Ahead of the signing of the deal in Doha, Ghani met with Secretary of Defense Mark Esper and NATO’s Secretary-General Jens Stoltenberg in Kabul.
“Our sacrifice has been immense,” Ghani said while addressing the nation. “U.S. and NATO partners have spared neither blood nor treasure. Today can be the moment of overcoming the past, of sustained, dignified peace. We have the political will to bring this peace.”
The timing of the the next round of talks could hardly be worse for Ghani, the Afghan president, who this month was declared the winner of presidential elections — nearly five contentious months after the vote. His chief rival, Abdullah Abdullah, has refused to recognize that outcome and declared himself the victor.
The standoff has delayed appointment of a government negotiating team for the talks with the Taliban.
The two sides appear far apart, with Ghani and his advisors seemingly intent on a deal that allows the Taliban to join the government, while Taliban negotiators appear to have in mind a more far-reaching overhaul that would give them a major voice in running the country.
Without continuing U.S. pressure on the Taliban, its leaders could quickly back away from the agreement, or the Afghan government could become mired its own internal divisions, analysts said.
There are also growing fears especially among Afghanistan’s urban population that the Taliban militants could reclaim power in some areas of the country and take away women’s rights and other hard-won freedoms as they seek to reimpose their harsh form of Islamic law.
U.S. officials said they will have a seat at the talks in Oslo and will press for protecting women’s and minority rights, as well as for the survival of the Afghan government, which remains racked by corruption and unable to fully control large parts of the country.
“A high priority for us is absolutely the protection of women’s rights,” a senior State Department official told reporters in Washington. “We will use our voice.”
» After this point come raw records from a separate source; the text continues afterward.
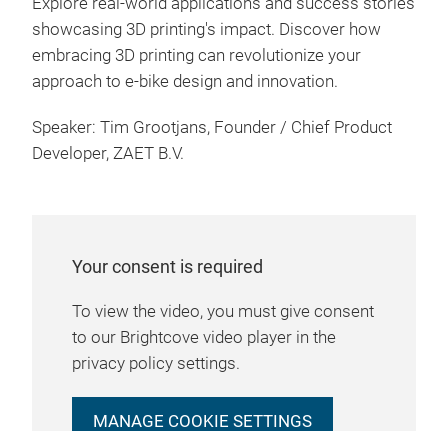
Explore real-world applications and success stories
showcasing 3D printing's impact. Discover how
embracing 3D printing can revolutionize your
approach to e-bike design and innovation.
Speaker: Tim Grootjans, Founder / Chief Product
Developer, ZAET B.V.
Your consent is required
To view the video, you must give consent
to our Brightcove video player in the
privacy policy settings.
MANAGE COOKIE SETTINGS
But keeping the talks on track will require the U.S. to use the leverage it still has over the Taliban to force them to make a deal. That leverage includes threatening to withhold international aid, on which Afghanistan is heavily dependent, analysts said.
U.S. officials also insist that the timetable for reducing troop levels below 8,600 will depend on conditions in the country — specifically the Taliban’s adherence to its promise not to allow Al Qaeda and other terrorist groups to reestablish a presence on Afghan territory.
Both sides are likely to continue to limit attacks in hopes a cease-fire will take hold in the coming weeks. The U.S. and its allies plan to continue training and upgrading the equipment of the Afghan army and police while the talks are underway. And the U.S. military says it will continue to carry out counter-terrorism operations against Islamic State, which has fighters in eastern parts of the country.
The U.S. could also delay additional withdrawals if the Oslo talks collapse or the Taliban refuses to negotiate in good faith, though it’s unclear whether Trump would decide to halt the pullout in that case.
“If the talks fail there is nothing in the agreement that obliges the United States to withdraw its troops,” said the official, who briefed reporters on the condition of not being named. “That’s not to say that the president doesn’t have prerogatives as commander in chief to make any decision he feels is appropriate.”
Cloud reported from Doha, Wilkinson from Washington and special correspondent Glinski from Kabul.